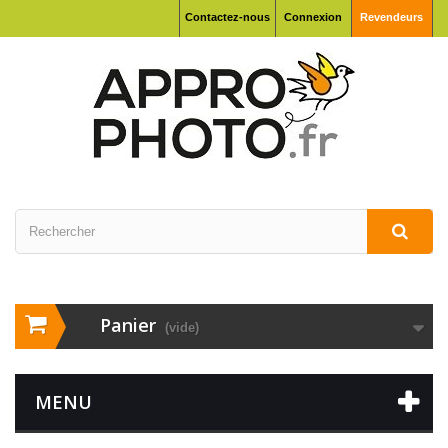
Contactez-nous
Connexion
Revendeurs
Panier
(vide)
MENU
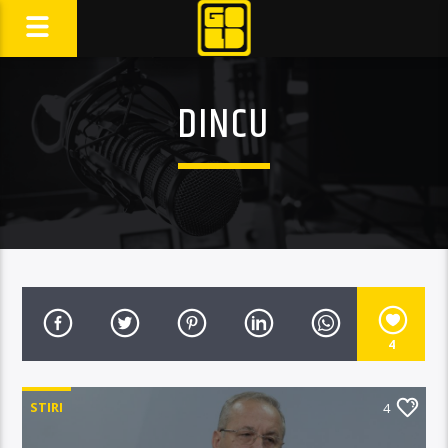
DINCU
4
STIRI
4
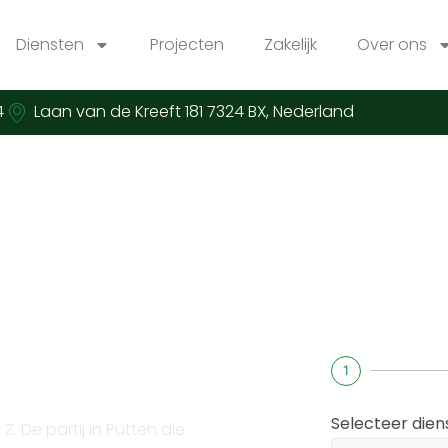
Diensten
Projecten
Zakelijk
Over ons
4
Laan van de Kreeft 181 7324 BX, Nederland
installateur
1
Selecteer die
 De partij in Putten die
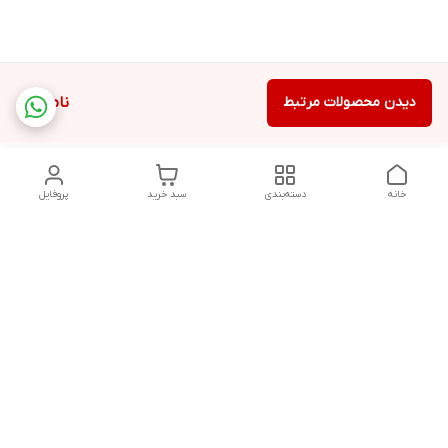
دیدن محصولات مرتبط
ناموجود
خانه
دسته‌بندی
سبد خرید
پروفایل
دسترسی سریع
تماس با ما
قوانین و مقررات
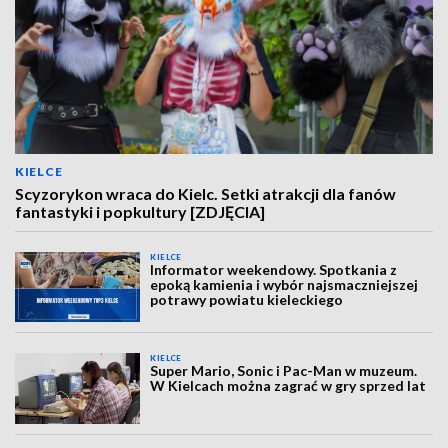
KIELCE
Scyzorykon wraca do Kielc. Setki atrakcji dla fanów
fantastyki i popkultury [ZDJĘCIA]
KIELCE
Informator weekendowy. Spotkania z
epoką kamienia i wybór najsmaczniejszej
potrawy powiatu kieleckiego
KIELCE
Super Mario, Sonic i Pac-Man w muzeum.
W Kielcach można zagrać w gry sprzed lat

○ ○ ○ ○

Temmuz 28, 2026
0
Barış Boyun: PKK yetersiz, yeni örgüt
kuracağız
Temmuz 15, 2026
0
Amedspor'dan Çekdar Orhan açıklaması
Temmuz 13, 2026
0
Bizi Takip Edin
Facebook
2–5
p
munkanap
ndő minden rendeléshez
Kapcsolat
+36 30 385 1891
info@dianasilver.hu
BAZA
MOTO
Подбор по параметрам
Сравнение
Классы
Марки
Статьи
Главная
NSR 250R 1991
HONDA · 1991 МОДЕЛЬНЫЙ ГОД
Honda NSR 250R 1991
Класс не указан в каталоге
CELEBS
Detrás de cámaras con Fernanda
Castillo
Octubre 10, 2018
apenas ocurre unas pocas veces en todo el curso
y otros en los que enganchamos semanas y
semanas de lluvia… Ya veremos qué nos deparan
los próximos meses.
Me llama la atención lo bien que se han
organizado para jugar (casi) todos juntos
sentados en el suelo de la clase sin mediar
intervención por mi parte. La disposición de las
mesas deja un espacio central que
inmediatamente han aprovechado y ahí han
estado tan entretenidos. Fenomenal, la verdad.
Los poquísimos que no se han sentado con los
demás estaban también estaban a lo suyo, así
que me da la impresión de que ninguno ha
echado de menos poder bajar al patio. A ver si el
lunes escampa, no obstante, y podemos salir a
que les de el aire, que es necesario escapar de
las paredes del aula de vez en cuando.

○ ○ ○ ○

### Your instructions
In the entries above, how many lines hold the word "semanas"? State the number and nothing else.

### Answer box
2